Based on comparative anatomical studies and electrophysiological
experiments, we have identified a conserved subset of neurons in the
lamina, medulla, and lobula of dipterous insects that are involved in
retinotopic visual motion direction selectivity. Working from the
photoreceptors inward, this neuronal subset includes lamina amacrine
(α) cells, lamina monopolar (L2) cells, the basket T-cell (T1 or
β), the transmedullary cell Tm1, and the T5 bushy T-cell. Two
GABA-immunoreactive neurons, the transmedullary cell Tm9 and a local
interneuron at the level of T5 dendrites, are also implicated in the
motion computation. We suggest that these neurons comprise the
small-field elementary motion detector circuits the outputs of which
are integrated by wide-field lobula plate tangential cells.
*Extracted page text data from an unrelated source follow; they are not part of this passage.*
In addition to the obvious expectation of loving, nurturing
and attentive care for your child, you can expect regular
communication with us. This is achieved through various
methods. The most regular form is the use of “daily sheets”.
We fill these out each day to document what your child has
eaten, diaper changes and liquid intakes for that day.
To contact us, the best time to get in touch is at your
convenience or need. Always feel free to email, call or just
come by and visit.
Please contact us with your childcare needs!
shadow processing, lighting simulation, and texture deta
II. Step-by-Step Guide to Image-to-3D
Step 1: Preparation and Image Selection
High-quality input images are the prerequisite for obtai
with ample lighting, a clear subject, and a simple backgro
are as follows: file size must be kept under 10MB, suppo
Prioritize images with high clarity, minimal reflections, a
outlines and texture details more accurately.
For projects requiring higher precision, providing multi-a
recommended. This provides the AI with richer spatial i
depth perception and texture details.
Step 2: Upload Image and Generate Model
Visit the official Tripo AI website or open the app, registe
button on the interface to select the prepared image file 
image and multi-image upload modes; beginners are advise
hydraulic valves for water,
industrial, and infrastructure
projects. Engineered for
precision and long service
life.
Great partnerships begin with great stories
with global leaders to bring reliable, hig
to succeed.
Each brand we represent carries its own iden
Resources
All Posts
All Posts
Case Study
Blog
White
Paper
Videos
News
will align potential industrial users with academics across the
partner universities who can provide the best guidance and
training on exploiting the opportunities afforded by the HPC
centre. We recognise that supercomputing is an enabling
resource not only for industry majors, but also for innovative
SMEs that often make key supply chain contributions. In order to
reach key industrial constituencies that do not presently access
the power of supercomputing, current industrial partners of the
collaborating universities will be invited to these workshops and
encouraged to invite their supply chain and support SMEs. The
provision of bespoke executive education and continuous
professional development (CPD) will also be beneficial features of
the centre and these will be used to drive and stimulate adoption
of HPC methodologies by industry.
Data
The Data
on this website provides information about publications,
We show
that a computational model based on the available data about these
neurons is consistent with existing models of biological elementary
motion detection, and present a comparable version of the
Hassenstein-Reichardt (HR) correlation model. Further, by using the
model to synthesize a generic tangential cell, we show that it can
account for the responses of lobula plate tangential cells to a wide
range of transient stimuli, including responses which cannot be
predicted using the HR model. This computational model of elementary
motion detection is the first which derives specifically from the
functional organization of a subset of retinotopic neurons supplying
the lobula plate. A key prediction of this model is that elementary
motion detector circuits respond quite differently to small-field
transient stimulation than do spatially integrated motion processing
neurons as observed in the lobula plate. In addition, this model
suggests that the retinotopic motion information provided to wide-field
motion-sensitive cells in the lobula is derived from a less refined
stage of processing than motion inputs to the lobula plate.